* Page-level text extractions *

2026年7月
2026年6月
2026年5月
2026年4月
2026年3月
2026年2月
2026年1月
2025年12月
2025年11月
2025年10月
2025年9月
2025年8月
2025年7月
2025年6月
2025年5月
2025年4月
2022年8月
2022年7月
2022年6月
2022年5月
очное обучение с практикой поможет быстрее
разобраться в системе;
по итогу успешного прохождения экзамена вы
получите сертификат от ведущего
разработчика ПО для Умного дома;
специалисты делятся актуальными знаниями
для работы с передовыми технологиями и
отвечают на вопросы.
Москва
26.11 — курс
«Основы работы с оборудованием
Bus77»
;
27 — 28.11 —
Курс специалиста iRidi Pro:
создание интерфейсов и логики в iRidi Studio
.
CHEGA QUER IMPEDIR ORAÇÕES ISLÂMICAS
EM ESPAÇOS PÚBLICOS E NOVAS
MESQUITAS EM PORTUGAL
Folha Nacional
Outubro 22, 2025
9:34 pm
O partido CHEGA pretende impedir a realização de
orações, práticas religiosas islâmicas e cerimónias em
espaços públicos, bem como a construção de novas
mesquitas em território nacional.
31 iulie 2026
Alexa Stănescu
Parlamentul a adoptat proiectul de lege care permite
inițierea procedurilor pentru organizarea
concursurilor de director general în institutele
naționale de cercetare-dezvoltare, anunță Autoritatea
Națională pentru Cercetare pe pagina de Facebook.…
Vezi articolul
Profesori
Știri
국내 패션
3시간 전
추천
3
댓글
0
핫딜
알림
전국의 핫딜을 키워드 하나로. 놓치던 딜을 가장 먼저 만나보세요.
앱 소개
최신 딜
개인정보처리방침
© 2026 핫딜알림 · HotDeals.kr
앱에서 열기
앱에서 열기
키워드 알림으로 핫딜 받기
==
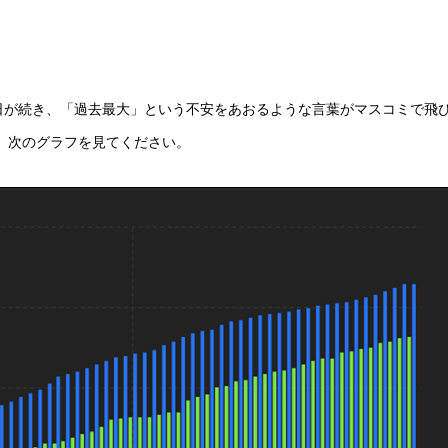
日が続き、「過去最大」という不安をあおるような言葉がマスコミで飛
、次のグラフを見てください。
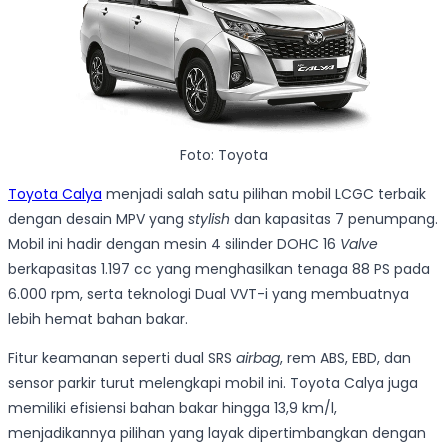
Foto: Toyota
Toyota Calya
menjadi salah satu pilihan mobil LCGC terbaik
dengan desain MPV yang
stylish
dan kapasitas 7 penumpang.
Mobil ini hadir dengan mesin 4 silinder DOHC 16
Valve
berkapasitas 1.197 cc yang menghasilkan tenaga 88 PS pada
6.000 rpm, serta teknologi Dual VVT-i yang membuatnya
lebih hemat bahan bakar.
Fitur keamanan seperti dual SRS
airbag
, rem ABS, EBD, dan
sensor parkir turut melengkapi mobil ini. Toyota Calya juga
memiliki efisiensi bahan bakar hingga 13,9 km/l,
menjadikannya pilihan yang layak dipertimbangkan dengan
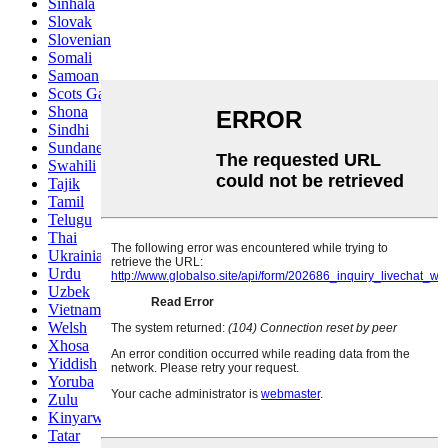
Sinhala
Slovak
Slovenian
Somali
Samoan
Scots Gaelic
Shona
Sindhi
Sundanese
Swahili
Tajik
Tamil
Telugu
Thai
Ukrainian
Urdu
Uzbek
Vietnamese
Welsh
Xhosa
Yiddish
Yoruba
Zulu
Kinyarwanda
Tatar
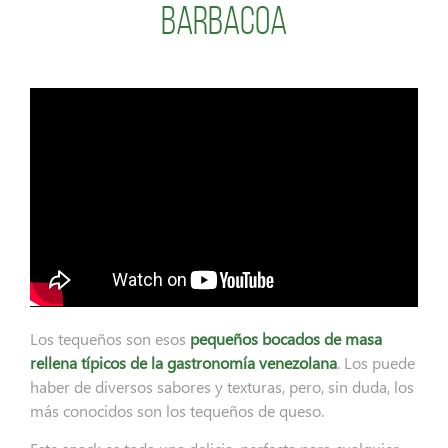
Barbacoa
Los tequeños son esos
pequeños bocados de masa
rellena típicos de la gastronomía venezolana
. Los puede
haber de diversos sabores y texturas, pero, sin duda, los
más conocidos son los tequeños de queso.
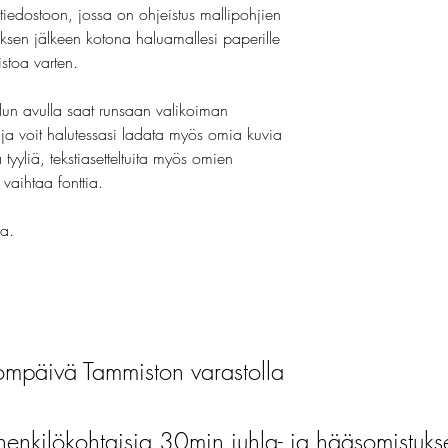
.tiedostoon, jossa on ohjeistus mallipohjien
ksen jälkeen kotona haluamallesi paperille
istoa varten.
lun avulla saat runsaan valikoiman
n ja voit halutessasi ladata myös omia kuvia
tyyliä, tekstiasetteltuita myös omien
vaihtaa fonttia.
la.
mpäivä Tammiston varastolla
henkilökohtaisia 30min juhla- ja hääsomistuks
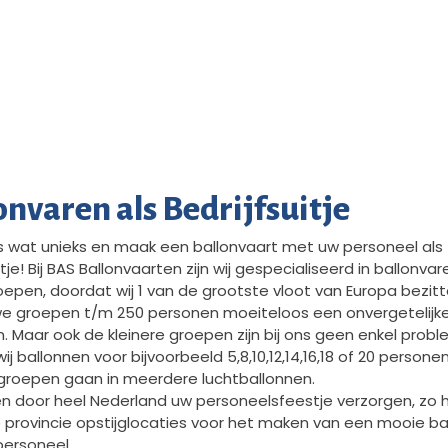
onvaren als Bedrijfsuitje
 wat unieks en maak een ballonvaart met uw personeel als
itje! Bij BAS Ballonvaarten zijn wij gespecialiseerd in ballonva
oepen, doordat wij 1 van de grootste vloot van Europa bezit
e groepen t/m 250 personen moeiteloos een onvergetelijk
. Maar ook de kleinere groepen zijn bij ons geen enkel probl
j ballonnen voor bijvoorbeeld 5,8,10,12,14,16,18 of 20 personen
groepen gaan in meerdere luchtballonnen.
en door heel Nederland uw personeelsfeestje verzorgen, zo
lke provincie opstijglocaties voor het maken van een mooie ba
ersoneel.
==
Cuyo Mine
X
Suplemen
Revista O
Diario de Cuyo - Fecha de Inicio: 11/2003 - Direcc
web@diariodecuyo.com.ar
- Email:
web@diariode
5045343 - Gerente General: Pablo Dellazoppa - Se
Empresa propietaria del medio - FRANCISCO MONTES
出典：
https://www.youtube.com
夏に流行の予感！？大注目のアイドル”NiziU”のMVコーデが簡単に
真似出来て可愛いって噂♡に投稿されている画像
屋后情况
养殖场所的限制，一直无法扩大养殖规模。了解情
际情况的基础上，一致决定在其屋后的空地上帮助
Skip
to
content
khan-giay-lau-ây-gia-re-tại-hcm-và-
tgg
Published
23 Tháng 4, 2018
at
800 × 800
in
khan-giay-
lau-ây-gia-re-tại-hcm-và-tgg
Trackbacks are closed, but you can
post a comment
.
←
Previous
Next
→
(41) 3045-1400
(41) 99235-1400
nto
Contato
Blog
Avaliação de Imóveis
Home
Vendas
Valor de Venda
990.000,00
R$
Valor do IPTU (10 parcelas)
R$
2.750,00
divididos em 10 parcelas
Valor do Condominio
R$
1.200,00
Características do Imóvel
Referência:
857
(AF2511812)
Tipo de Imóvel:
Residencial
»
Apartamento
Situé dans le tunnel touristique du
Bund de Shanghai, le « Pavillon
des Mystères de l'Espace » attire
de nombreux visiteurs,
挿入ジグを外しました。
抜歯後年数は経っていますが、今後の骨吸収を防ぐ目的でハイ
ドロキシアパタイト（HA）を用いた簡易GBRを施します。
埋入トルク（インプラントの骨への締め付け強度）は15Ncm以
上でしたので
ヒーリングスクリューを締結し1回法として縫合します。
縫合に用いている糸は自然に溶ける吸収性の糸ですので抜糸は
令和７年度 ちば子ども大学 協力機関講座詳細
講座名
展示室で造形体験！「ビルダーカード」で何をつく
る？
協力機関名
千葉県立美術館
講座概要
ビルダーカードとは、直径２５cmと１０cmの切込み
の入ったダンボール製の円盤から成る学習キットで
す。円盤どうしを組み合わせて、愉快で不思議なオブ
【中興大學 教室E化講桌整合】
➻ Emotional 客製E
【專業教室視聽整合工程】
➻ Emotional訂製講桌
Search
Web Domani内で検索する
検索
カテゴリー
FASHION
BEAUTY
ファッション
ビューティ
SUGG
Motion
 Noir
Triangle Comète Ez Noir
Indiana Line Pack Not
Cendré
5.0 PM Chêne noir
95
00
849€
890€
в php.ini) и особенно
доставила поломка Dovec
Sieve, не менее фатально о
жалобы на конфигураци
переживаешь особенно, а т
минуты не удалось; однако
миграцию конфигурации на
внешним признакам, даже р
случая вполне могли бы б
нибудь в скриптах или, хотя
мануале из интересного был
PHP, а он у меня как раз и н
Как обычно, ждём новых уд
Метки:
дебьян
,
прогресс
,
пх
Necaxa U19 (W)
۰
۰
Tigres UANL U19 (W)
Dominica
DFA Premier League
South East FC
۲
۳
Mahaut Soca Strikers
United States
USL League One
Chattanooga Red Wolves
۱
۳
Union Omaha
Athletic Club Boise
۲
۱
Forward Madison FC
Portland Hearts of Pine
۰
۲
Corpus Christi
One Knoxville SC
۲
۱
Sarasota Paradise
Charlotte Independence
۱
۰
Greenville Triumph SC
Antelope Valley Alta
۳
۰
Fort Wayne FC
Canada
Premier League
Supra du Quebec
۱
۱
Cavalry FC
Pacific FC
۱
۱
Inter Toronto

* Work to be completed *
Take every line from the data that contains the word "League".

* Task answer *
DFA Premier League
USL League One
Premier League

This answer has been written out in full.